Gorey belongs on the short list of canonical 20th century artists. The problem is, he seems to be in a canon of one. This isn't his problem: It's the problem of all the rest of us who seem unable to fit "visual artist" and "writer" in the same breath, much less the same person. But the question Gorey raises is why we make such distinctions in the first place.

In the 1950s, when Gorey was establishing himself as a young artist, the New York school and abstract expressionism dominated the art world; art was a manly, gin-soaked profession for men like Jackson Pollock, who could swipe a canvas with the same power with which he swatted his wife. Illustration was a tiny art, a mere hobby, a thing for women, children and effete men -- best kept to fashion magazine illustration, children's books and book jackets (a field that Gorey himself participated in). There are some exceptions: Jean Cocteau illustrated his word portraits with calligraphic swirls, but his drawings were seen more as an embellishment than as a necessary part of the story. In this world, Gorey's closest contemporaries were the cartoonists: Charles Addams was another '50s artist who combined the macabre with high-brow ennui.

If no one else can fathom the work, Gorey reasoned, publish it yourself, which is exactly what he did with much of his writing at his own Fantod Press. (A fantod is described by Webster's as the "fidgets" and by Gorey as "the vapors, the nervous tizzies." Fantods have also shown up in his work as small, winged creatures stuffed in bell jars.) Today, an early edition can go for as much as $750; an original print for $5,000.

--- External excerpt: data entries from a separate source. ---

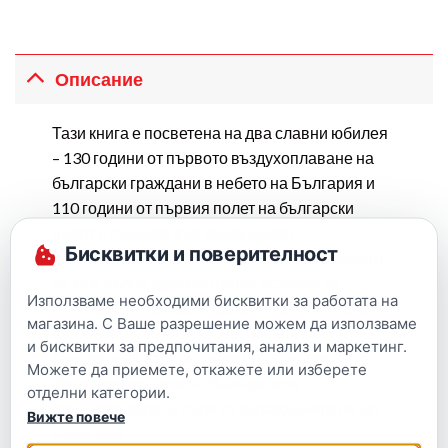
Описание
Тази книга е посветена на два славни юбилея
– 130 години от първото въздухоплаване на
български граждани в небето на България и
110 години от първия полет на български
пилот и самолет във въздушното
Бисквитки и поверителност
пространство на страната. По съдържанието
си тя е пълна документална история на
Използваме необходими бисквитки за работата на
военната ни авиация. Детайлно, с имена, дати,
магазина. С Ваше разрешение можем да използваме
организационни структури и събития, са
и бисквитки за предпочитания, анализ и маркетинг.
проследени изграждането, развитието и
Можете да приемете, откажете или изберете
функционирането на българските
отделни категории.
военновъздушни сили от зараждането им до
Вижте повече
наши дни.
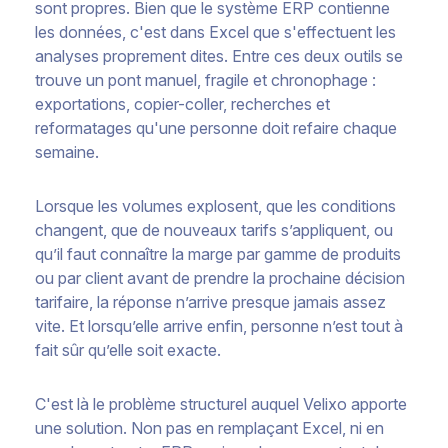
sont propres. Bien que le système ERP contienne
les données, c'est dans Excel que s'effectuent les
analyses proprement dites. Entre ces deux outils se
trouve un pont manuel, fragile et chronophage :
exportations, copier-coller, recherches et
reformatages qu'une personne doit refaire chaque
semaine.
Lorsque les volumes explosent, que les conditions
changent, que de nouveaux tarifs s’appliquent, ou
qu’il faut connaître la marge par gamme de produits
ou par client avant de prendre la prochaine décision
tarifaire, la réponse n’arrive presque jamais assez
vite. Et lorsqu’elle arrive enfin, personne n’est tout à
fait sûr qu’elle soit exacte.
C'est là le problème structurel auquel Velixo apporte
une solution. Non pas en remplaçant Excel, ni en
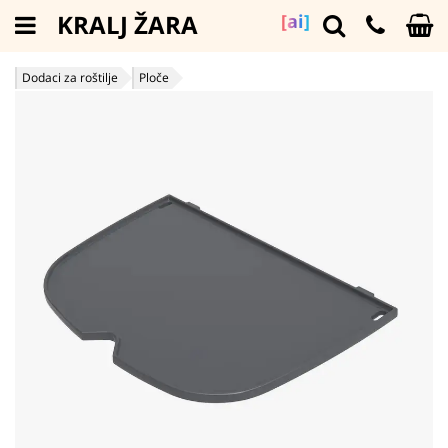
KRALJ ŽARA
[ai]
Dodaci za roštilje
Ploče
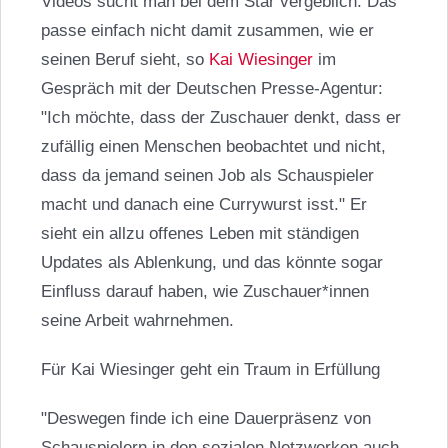
Videos sucht man bei dem Star vergeblich. Das
passe einfach nicht damit zusammen, wie er
seinen Beruf sieht, so
Kai Wiesinger
im
Gespräch mit der Deutschen Presse-Agentur:
"Ich möchte, dass der Zuschauer denkt, dass er
zufällig einen Menschen beobachtet und nicht,
dass da jemand seinen Job als Schauspieler
macht und danach eine Currywurst isst." Er
sieht ein allzu offenes Leben mit ständigen
Updates als Ablenkung, und das könnte sogar
Einfluss darauf haben, wie Zuschauer*innen
seine Arbeit wahrnehmen.
Für Kai Wiesinger geht ein Traum in Erfüllung
"Deswegen finde ich eine Dauerpräsenz von
Schauspielern in den sozialen Netzwerken auch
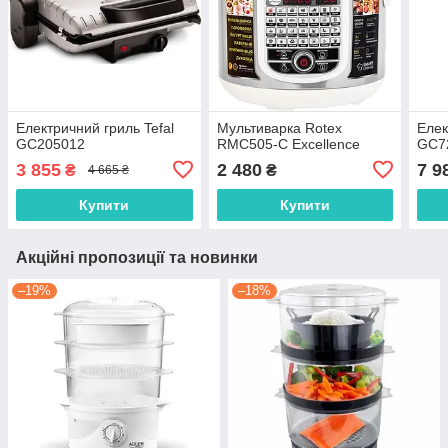
Електричний гриль Tefal
Мультиварка Rotex
Елек
GC205012
RMC505-C Excellence
GC7
3 855
2 480
7 9
₴
₴
4 665 ₴
Купити
Купити
Акційні пропозиції та новинки
–19%
–18%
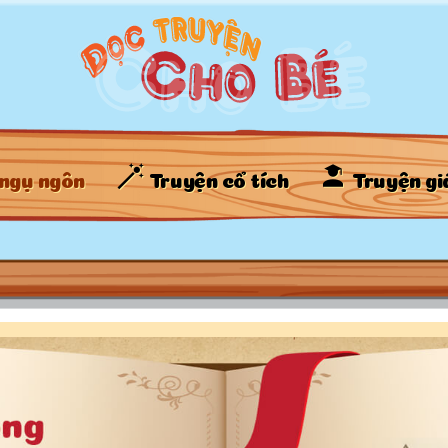
ngụ ngôn
Truyện cổ tích
Truyện gi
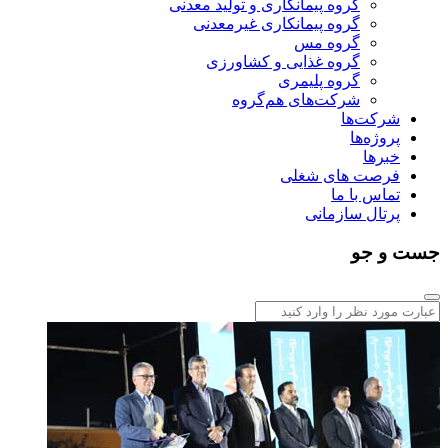
گروه پیمانکاری و تولید معدنی
گروه پیمانکاری غیرمعدنی
گروه مس
گروه غذایی و کشاورزی
گروه پلیمری
شرکت‌های هم‌گروه
شرکت‌ها
پروژه‌ها
خبرها
فرصت های شغلی
تماس با ما
پرتال سازمانی
جست و جو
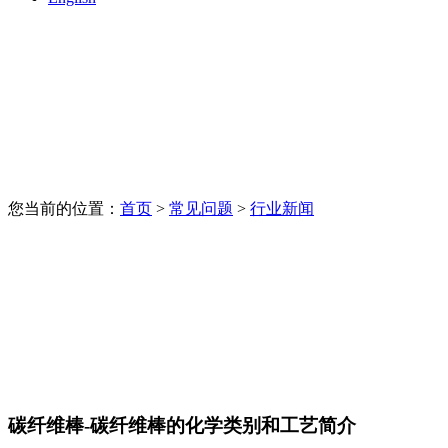
您当前的位置：
首页
>
常见问题
>
行业新闻
碳纤维棒-碳纤维棒的化学类别和工艺简介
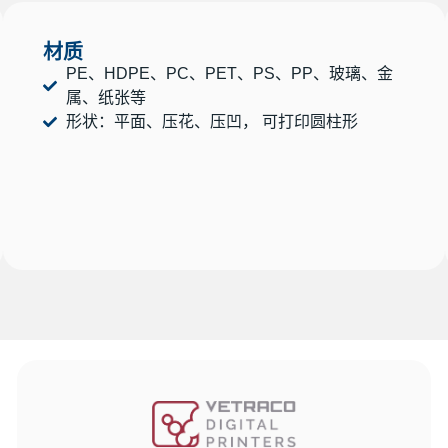
材质
PE、HDPE、PC、PET、PS、PP、玻璃、金
属、纸张等
形状：平面、压花、压凹， 可打印圆柱形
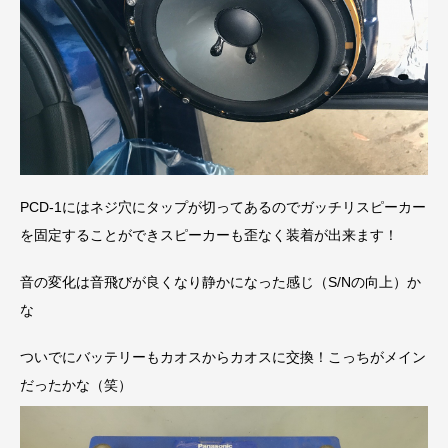
PCD-1にはネジ穴にタップが切ってあるのでガッチリスピーカー
を固定することができスピーカーも歪なく装着が出来ます！
音の変化は音飛びが良くなり静かになった感じ（S/Nの向上）か
な
ついでにバッテリーもカオスからカオスに交換！こっちがメイン
だったかな（笑）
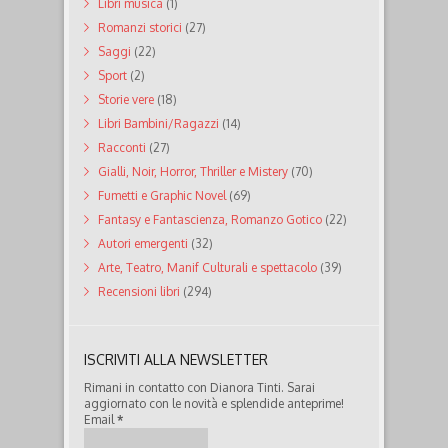
Libri musica
(1)
Romanzi storici
(27)
Saggi
(22)
Sport
(2)
Storie vere
(18)
Libri Bambini/Ragazzi
(14)
Racconti
(27)
Gialli, Noir, Horror, Thriller e Mistery
(70)
Fumetti e Graphic Novel
(69)
Fantasy e Fantascienza, Romanzo Gotico
(22)
Autori emergenti
(32)
Arte, Teatro, Manif Culturali e spettacolo
(39)
Recensioni libri
(294)
ISCRIVITI ALLA NEWSLETTER
Rimani in contatto con Dianora Tinti. Sarai
aggiornato con le novità e splendide anteprime!
Email
*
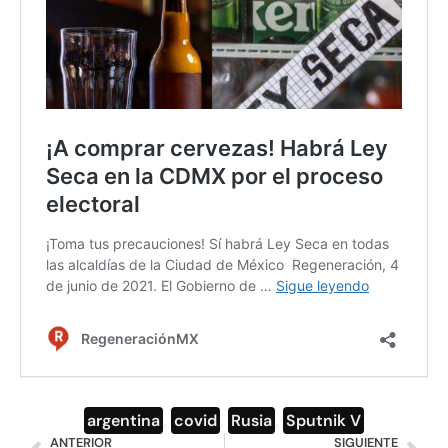
argentina
,
covid
,
Rusia
,
Sputnik V
ANTERIOR
SIGUIENTE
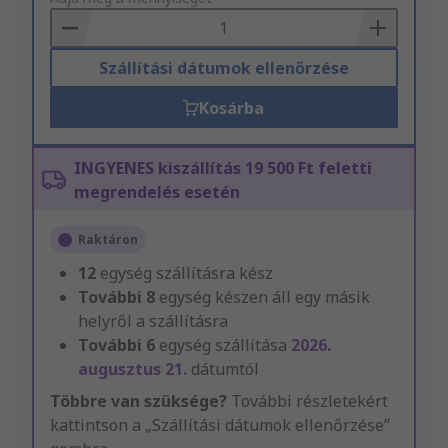
Basket
Szállítási dátumok ellenőrzése
Kosárba
INGYENES kiszállítás 19 500 Ft feletti
megrendelés esetén
Raktáron
12
egység szállításra kész
További
8
egység készen áll egy másik
helyről a szállításra
További
6
egység szállítása
2026.
augusztus 21.
dátumtól
Többre van szüksége?
További részletekért
kattintson a „Szállítási dátumok ellenőrzése”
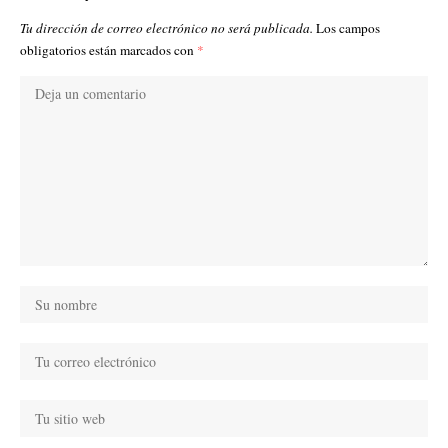
Tu dirección de correo electrónico no será publicada.
Los campos
obligatorios están marcados con
*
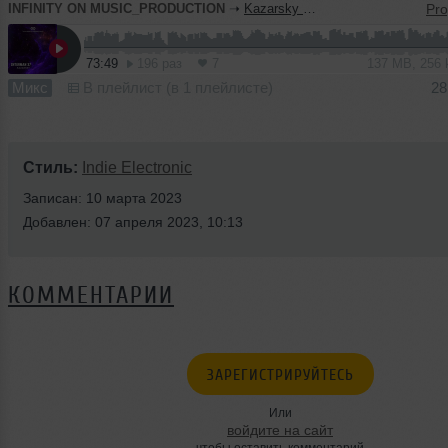
INFINITY ON MUSIC_PRODUCTION
➝
Kazarsky - Shturman 37 (INFINITY ON MUSIC PRODUCTION)
73:49
196 раз
7
137 MB, 256
Микс
В плейлист (в 1 плейлисте)
28
Стиль:
Indie Electronic
Записан: 10 марта 2023
Добавлен: 07 апреля 2023, 10:13
КОММЕНТАРИИ
ЗАРЕГИСТРИРУЙТЕСЬ
Или
войдите на сайт
чтобы оставить комментарий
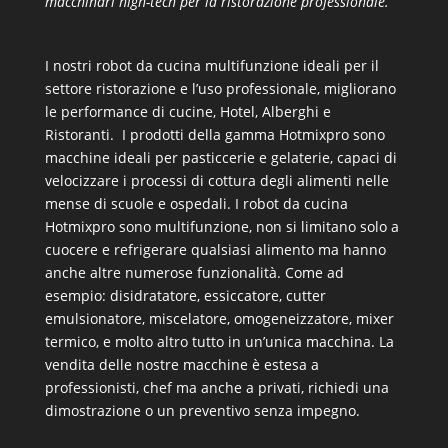
macchinari high-tech per la ristorazione professionale.
I nostri
robot da cucina multifunzione
ideali per il
settore ristorazione e l’uso professionale, migliorano
le performance di cucine, Hotel, Alberghi e
Ristoranti. I prodotti della gamma Hotmixpro sono
macchine ideali per pasticcerie e gelaterie, capaci di
velocizzare i processi di cottura degli alimenti nelle
mense di scuole e ospedali. I robot da cucina
Hotmixpro sono multifunzione, non si limitano solo a
cuocere e refrigerare qualsiasi alimento ma hanno
anche altre numerose funzionalità. Come ad
esempio: disidratatore, essiccatore, cutter
emulsionatore, miscelatore, omogeneizzatore, mixer
termico, e molto altro tutto in un’unica macchina. La
vendita delle nostre macchine è estesa a
professionisti, chef ma anche a privati, richiedi una
dimostrazione o un preventivo senza impegno.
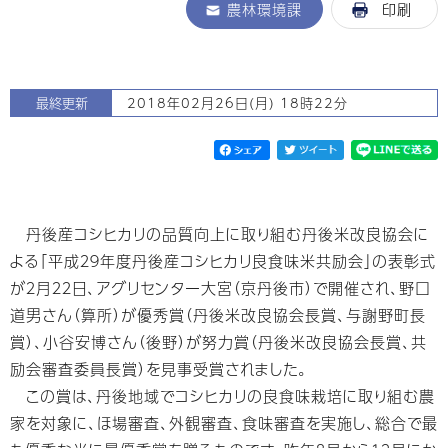
農林環境課
印刷
最終更新
2018年02月26日(月) 18時22分
丹後産コシヒカリの品質向上に取り組む丹後米改良協会に
よる「平成２９年度丹後産コシヒカリ良食味米共励会」の表彰式
が２月２２日、アグリセンター大宮（京丹後市）で開催され、野口
道男さん（算所）が優秀賞（丹後米改良協会長賞、与謝野町長
賞）、小谷安博さん（後野）が努力賞（丹後米改良協会長賞、共
励会審査委員長賞）を見事受賞されました。
この賞は、丹後地域でコシヒカリの良食味栽培に取り組む農
家を対象に、ほ場審査、外観審査、食味審査を実施し、総合で最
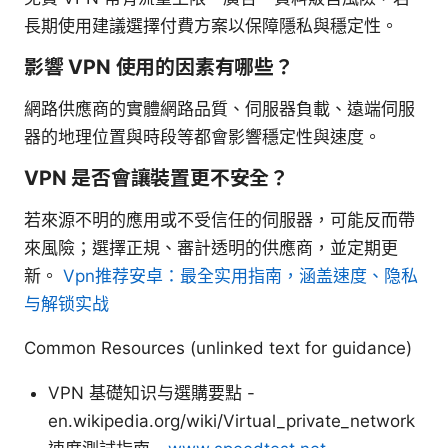
長期使用建議選擇付費方案以保障隱私與穩定性。
影響 VPN 使用的因素有哪些？
網路供應商的實體網路品質、伺服器負載、遠端伺服
器的地理位置與時段等都會影響穩定性與速度。
VPN 是否會讓裝置更不安全？
若來源不明的應用或不受信任的伺服器，可能反而帶
來風險；選擇正規、審計透明的供應商，並定期更
新。
Vpn推荐安卓：最全实用指南，涵盖速度、隐私
与解锁实战
Common Resources (unlinked text for guidance)
VPN 基礎知识与選購要點 -
en.wikipedia.org/wiki/Virtual_private_network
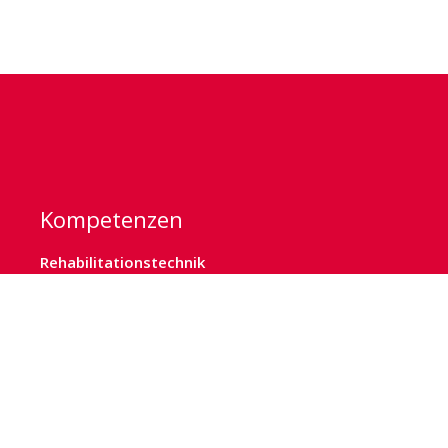
Kompetenzen
Rehabilitationstechnik
Sanitätshaus
Scalacombi
Kinderversorgung
Menge
In den Warenkorb
Alternative:
Deckenlifter
Kommunikation
Sonderbau
Orthopädietechnik
Orthopädieschuhtechnik
Homecare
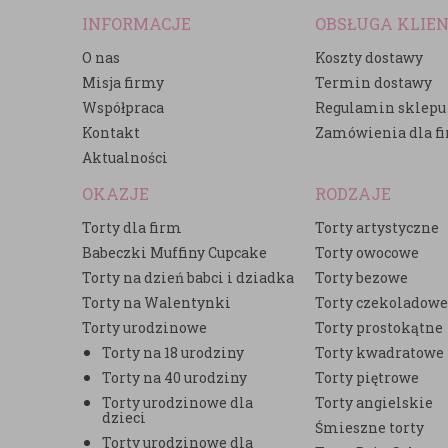
INFORMACJE
OBSŁUGA KLIE
O nas
Koszty dostawy
Misja firmy
Termin dostawy
Współpraca
Regulamin sklepu
Kontakt
Zamówienia dla f
Aktualności
OKAZJE
RODZAJE
Torty dla firm
Torty artystyczne
Babeczki Muffiny Cupcake
Torty owocowe
Torty na dzień babci i dziadka
Torty bezowe
Torty na Walentynki
Torty czekoladow
Torty urodzinowe
Torty prostokątne
Torty na 18 urodziny
Torty kwadratowe
Torty na 40 urodziny
Torty piętrowe
Torty urodzinowe dla
Torty angielskie
dzieci
Śmieszne torty
Torty urodzinowe dla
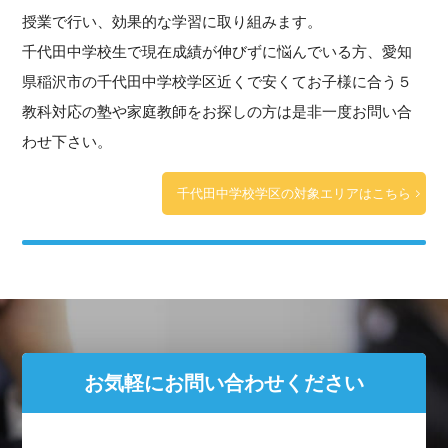
授業で行い、効果的な学習に取り組みます。
千代田中学校生で現在成績が伸びずに悩んでいる方、愛知
県稲沢市の千代田中学校学区近くで安くてお子様に合う５
教科対応の塾や家庭教師をお探しの方は是非一度お問い合
わせ下さい。
千代田中学校学区の対象エリアはこちら
お気軽にお問い合わせください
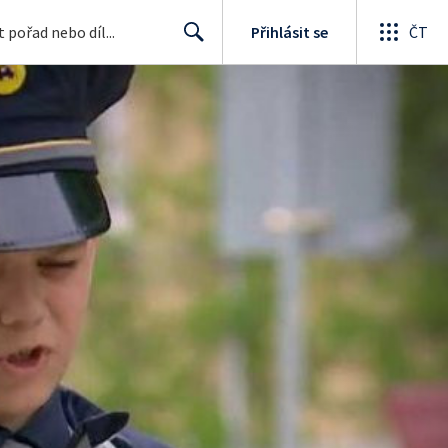
Přihlásit se
ČT
Search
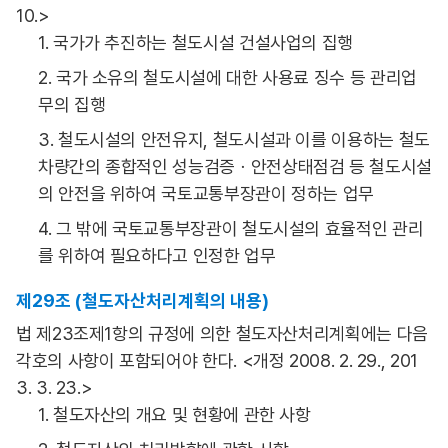
10.>
1. 국가가 추진하는 철도시설 건설사업의 집행
2. 국가 소유의 철도시설에 대한 사용료 징수 등 관리업
무의 집행
3. 철도시설의 안전유지, 철도시설과 이를 이용하는 철도
차량간의 종합적인 성능검증ㆍ안전상태점검 등 철도시설
의 안전을 위하여 국토교통부장관이 정하는 업무
4. 그 밖에 국토교통부장관이 철도시설의 효율적인 관리
를 위하여 필요하다고 인정한 업무
제29조 (철도자산처리계획의 내용)
법 제23조제1항의 규정에 의한 철도자산처리계획에는 다음
각호의 사항이 포함되어야 한다. <개정 2008. 2. 29., 201
3. 3. 23.>
1. 철도자산의 개요 및 현황에 관한 사항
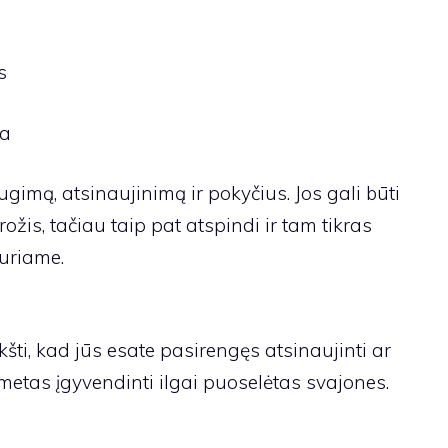
s
ka
imą, atsinaujinimą ir pokyčius. Jos gali būti
žis, tačiau taip pat atspindi ir tam tikras
uriame.
kšti, kad jūs esate pasirengęs atsinaujinti ar
metas įgyvendinti ilgai puoselėtas svajones.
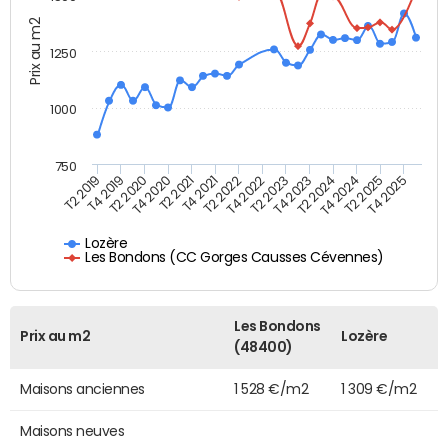
Prix au m2
1250
1000
750
T4 2021
T2 2025
T2 2019
T4 2022
T2 2020
T4 2023
T2 2021
T4 2024
T2 2022
T4 2025
T4 2019
T2 2023
T4 2020
T2 2024
Lozère
Les Bondons (CC Gorges Causses Cévennes)
Les Bondons
Prix au m2
Lozère
(48400)
Maisons anciennes
1 528 €/m2
1 309 €/m2
Maisons neuves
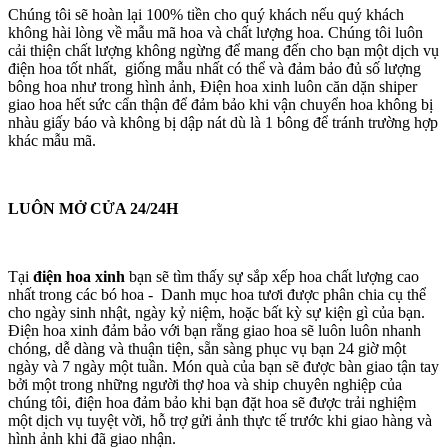
Chúng tôi sẽ hoàn lại 100% tiền cho quý khách nếu quý khách
không hài lòng về mẫu mã hoa và chất lượng hoa. Chúng tôi luôn
cải thiện chất lượng không ngừng để mang đến cho bạn một dịch vụ
điện hoa tốt nhất, giống mẫu nhất có thể và đảm bảo đủ số lượng
bông hoa như trong hình ảnh, Điện hoa xinh luôn căn dặn shiper
giao hoa hết sức cẩn thận để đảm bảo khi vận chuyển hoa không bị
nhàu giấy báo và không bị dập nát dù là 1 bông để tránh trường hợp
khác mẫu mã.
LUÔN MỞ CỬA 24/24H
Tại
điện hoa xinh
bạn sẽ tìm thấy sự sắp xếp hoa chất lượng cao
nhất trong các bó hoa - Danh mục hoa tươi được phân chia cụ thể
cho ngày sinh nhật, ngày kỷ niệm, hoặc bất kỳ sự kiện gì của bạn.
Điện hoa xinh đảm bảo với bạn rằng giao hoa sẽ luôn luôn nhanh
chóng, dễ dàng và thuận tiện, sẵn sàng phục vụ bạn 24 giờ một
ngày và 7 ngày một tuần. Món quà của bạn sẽ được bàn giao tận tay
bởi một trong những người thợ hoa và ship chuyên nghiệp của
chúng tôi, điện hoa đảm bảo khi bạn đặt hoa sẽ được trải nghiệm
một dịch vụ tuyệt vời, hỗ trợ gửi ảnh thực tế trước khi giao hàng và
hình ảnh khi đã giao nhận.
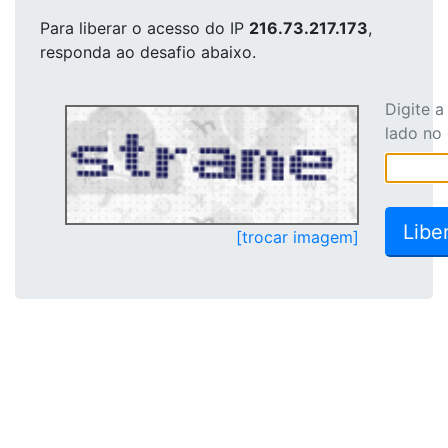
Para liberar o acesso
do IP
216.73.217.173
,
responda ao desafio abaixo.
Digite 
lado no
[trocar imagem]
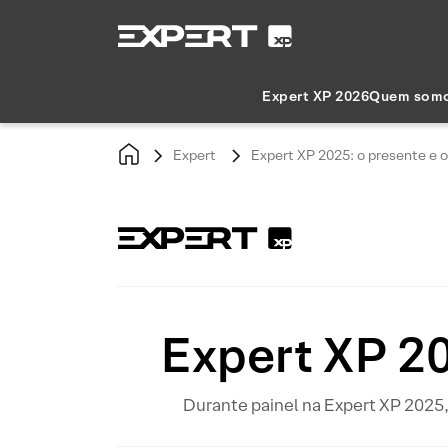
Expert XP 2026
Quem som
Expert
Expert XP 2025: o presente e o 
Expert XP 20
Durante painel na Expert XP 2025,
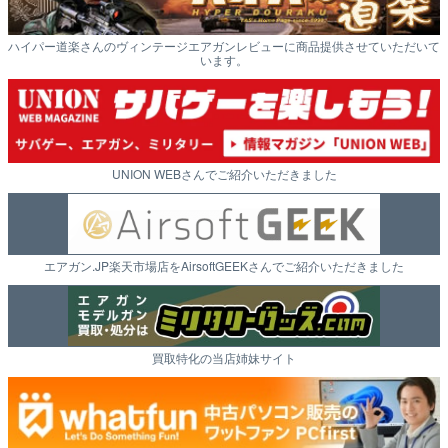
ハイパー道楽さんのヴィンテージエアガンレビューに商品提供させていただいて
います。
UNION WEBさんでご紹介いただきました
エアガン.JP楽天市場店をAirsoftGEEKさんでご紹介いただきました
買取特化の当店姉妹サイト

Not surprisingly, one of Gorey's early self-published volumes was the sexually explicit -- which means utterly inexplicit by current standards -- "The Curious Sofa." Indeed, in his work, pornography, like horror, is made all the more shocking by virtue of its taking place in the wings. In "The Curious Sofa," the imaginative romps and devices ("thumbfumble," the "Lithuanian Typewriter") are all the nastier for being absolutely indecipherable. It calls to mind the hullaballoo raised last year over a single line in Tom Wolfe's "A Man in Full," where two lovers did "that thing with a cup."